## [What you should do]
For each line in the data below that holds "Suzuki", return a copy.

(Saved data entries)

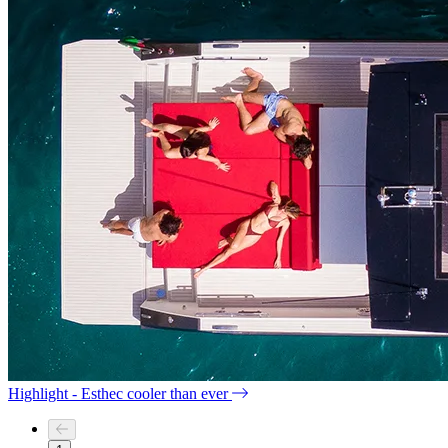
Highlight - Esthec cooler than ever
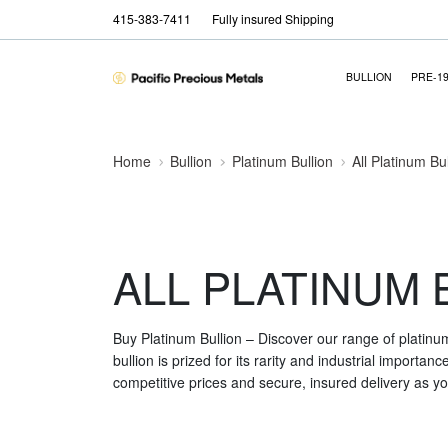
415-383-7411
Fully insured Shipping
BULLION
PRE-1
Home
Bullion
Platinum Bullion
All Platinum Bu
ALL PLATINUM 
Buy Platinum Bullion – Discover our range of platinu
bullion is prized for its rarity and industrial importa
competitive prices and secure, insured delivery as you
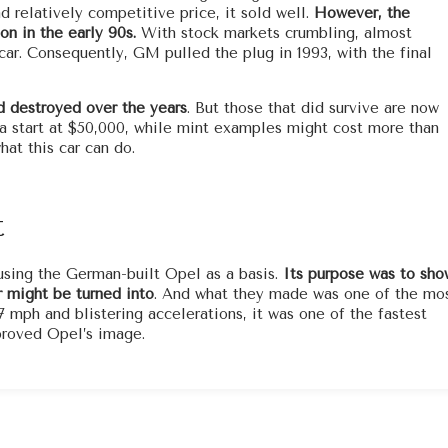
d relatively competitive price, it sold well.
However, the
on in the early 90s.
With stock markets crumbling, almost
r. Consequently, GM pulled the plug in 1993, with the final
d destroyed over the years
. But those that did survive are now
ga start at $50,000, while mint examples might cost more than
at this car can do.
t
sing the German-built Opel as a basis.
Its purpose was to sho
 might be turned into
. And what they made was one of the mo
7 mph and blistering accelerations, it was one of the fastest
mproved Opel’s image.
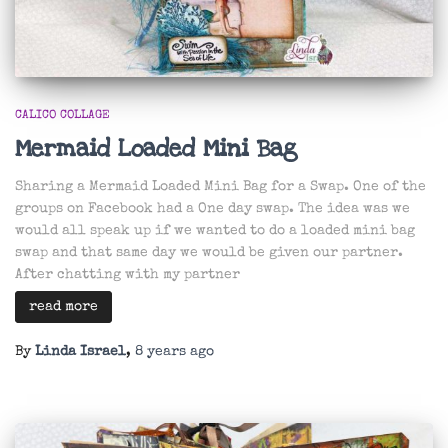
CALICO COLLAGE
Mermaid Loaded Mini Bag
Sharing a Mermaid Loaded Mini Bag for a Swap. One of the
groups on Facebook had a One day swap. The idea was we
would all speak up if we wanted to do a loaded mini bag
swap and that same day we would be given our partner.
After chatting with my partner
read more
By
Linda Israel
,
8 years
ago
* * *
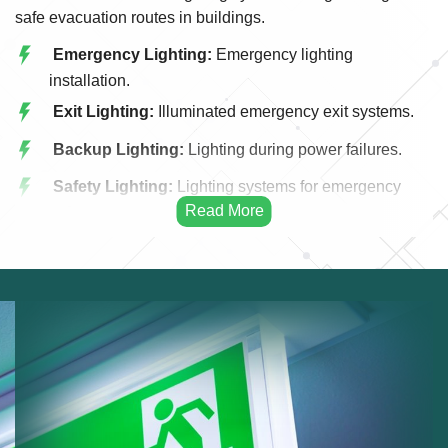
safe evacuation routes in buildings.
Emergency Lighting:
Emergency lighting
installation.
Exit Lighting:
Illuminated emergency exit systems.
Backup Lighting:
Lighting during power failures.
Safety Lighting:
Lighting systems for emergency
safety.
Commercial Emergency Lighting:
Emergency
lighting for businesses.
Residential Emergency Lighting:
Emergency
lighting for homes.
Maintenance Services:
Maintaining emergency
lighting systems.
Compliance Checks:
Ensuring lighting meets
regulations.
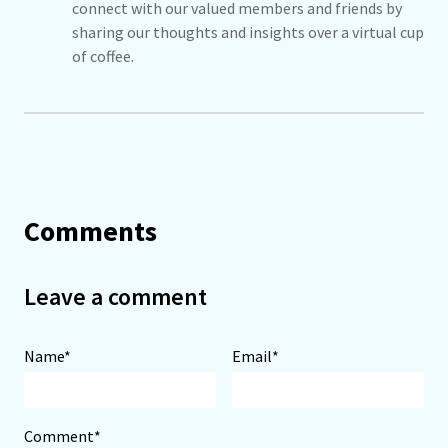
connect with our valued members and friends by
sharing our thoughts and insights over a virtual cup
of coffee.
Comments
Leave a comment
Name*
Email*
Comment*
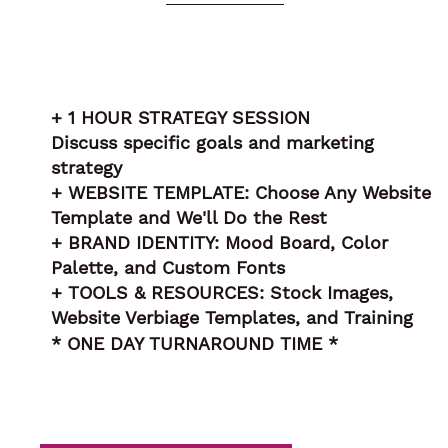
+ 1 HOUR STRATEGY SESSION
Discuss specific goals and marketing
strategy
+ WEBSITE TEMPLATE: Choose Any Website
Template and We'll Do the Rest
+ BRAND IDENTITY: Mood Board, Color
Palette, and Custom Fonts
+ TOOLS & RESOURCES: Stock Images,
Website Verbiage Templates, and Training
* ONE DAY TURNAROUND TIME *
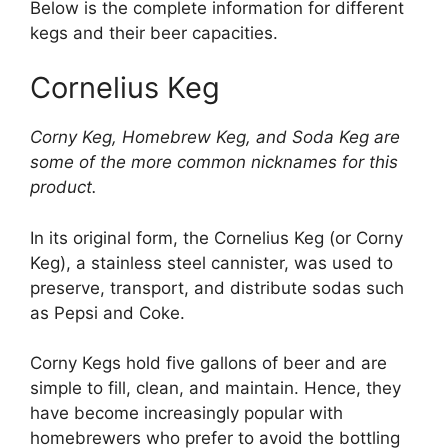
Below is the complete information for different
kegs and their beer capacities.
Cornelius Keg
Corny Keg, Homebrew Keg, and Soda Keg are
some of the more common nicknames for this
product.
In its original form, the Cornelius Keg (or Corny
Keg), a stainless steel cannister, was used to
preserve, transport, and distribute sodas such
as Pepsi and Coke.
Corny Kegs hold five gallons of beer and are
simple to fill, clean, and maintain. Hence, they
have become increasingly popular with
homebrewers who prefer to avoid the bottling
--
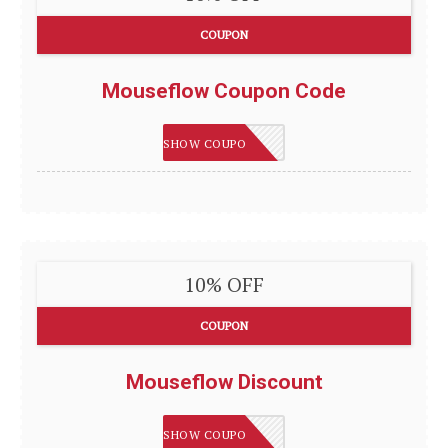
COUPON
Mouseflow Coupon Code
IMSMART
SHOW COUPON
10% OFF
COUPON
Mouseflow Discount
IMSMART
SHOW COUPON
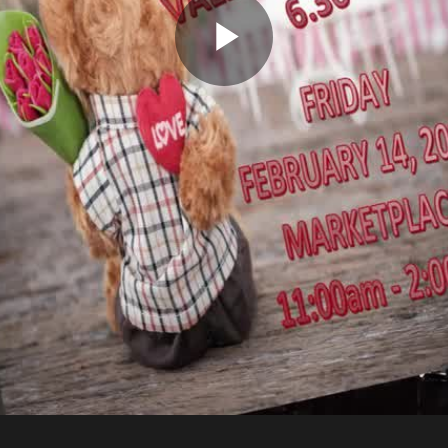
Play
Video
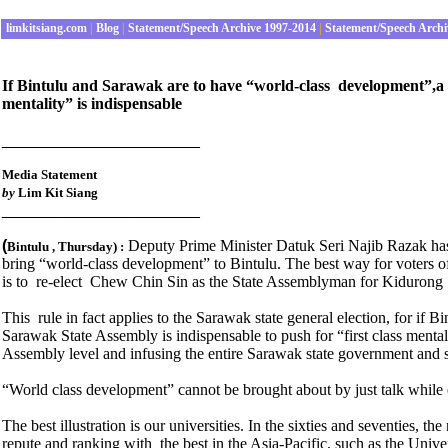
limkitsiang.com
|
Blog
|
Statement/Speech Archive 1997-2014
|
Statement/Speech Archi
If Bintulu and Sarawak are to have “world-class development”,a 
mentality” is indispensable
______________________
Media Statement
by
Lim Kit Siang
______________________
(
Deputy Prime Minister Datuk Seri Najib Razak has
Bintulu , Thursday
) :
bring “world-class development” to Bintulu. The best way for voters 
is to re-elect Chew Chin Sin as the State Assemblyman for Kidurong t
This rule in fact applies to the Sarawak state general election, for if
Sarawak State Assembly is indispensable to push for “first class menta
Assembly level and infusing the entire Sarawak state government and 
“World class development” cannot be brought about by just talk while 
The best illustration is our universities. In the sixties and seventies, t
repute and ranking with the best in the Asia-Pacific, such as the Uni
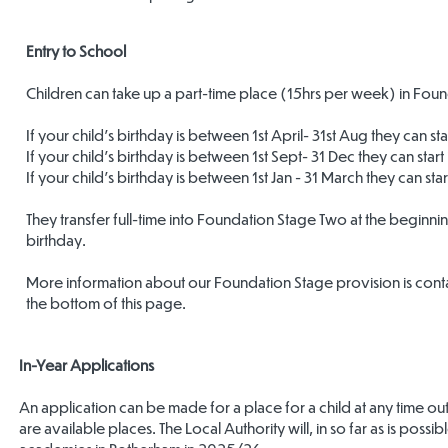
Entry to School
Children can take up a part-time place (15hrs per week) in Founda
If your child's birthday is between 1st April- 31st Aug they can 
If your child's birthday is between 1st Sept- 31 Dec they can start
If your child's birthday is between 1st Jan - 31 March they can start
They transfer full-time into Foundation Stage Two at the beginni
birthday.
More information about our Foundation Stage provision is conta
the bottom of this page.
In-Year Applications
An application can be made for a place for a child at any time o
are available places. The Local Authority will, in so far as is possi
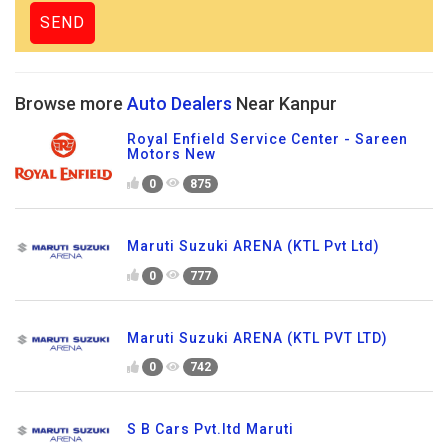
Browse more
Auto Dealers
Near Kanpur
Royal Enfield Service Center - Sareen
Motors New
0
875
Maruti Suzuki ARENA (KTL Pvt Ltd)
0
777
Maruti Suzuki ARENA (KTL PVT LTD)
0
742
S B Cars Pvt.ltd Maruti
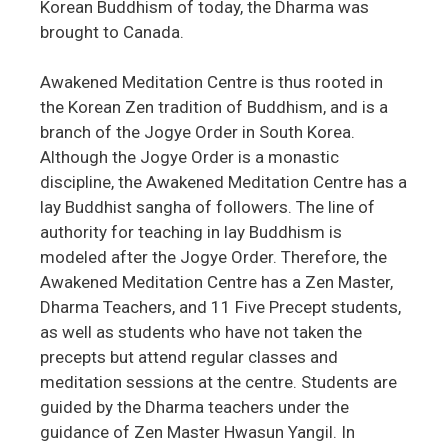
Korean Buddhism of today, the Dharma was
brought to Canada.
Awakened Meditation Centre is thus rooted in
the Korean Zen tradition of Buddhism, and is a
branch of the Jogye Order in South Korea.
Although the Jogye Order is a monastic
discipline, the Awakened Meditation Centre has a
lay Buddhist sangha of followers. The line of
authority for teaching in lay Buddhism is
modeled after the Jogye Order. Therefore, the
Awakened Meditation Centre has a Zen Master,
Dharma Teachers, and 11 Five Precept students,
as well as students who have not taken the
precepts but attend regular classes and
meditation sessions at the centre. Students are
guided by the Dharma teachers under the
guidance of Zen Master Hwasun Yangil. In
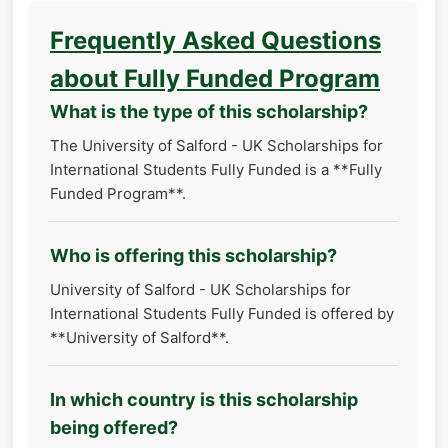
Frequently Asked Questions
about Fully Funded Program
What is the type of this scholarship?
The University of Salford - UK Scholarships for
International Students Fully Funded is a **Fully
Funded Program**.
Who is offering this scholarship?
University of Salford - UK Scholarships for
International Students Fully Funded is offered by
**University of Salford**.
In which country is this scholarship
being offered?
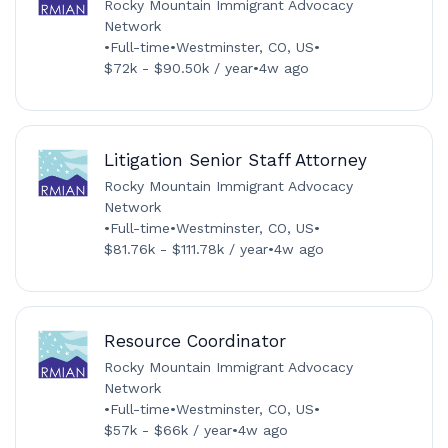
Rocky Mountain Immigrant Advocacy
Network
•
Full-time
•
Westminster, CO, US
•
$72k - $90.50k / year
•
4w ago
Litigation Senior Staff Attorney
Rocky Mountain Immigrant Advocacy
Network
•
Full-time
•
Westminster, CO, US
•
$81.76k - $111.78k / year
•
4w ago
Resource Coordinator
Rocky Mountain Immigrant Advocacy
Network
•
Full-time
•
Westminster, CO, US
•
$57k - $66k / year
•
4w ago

## [Answer to this exercise]
Maruti Suzuki ARENA (KTL Pvt Ltd)
Maruti Suzuki ARENA (KTL PVT LTD)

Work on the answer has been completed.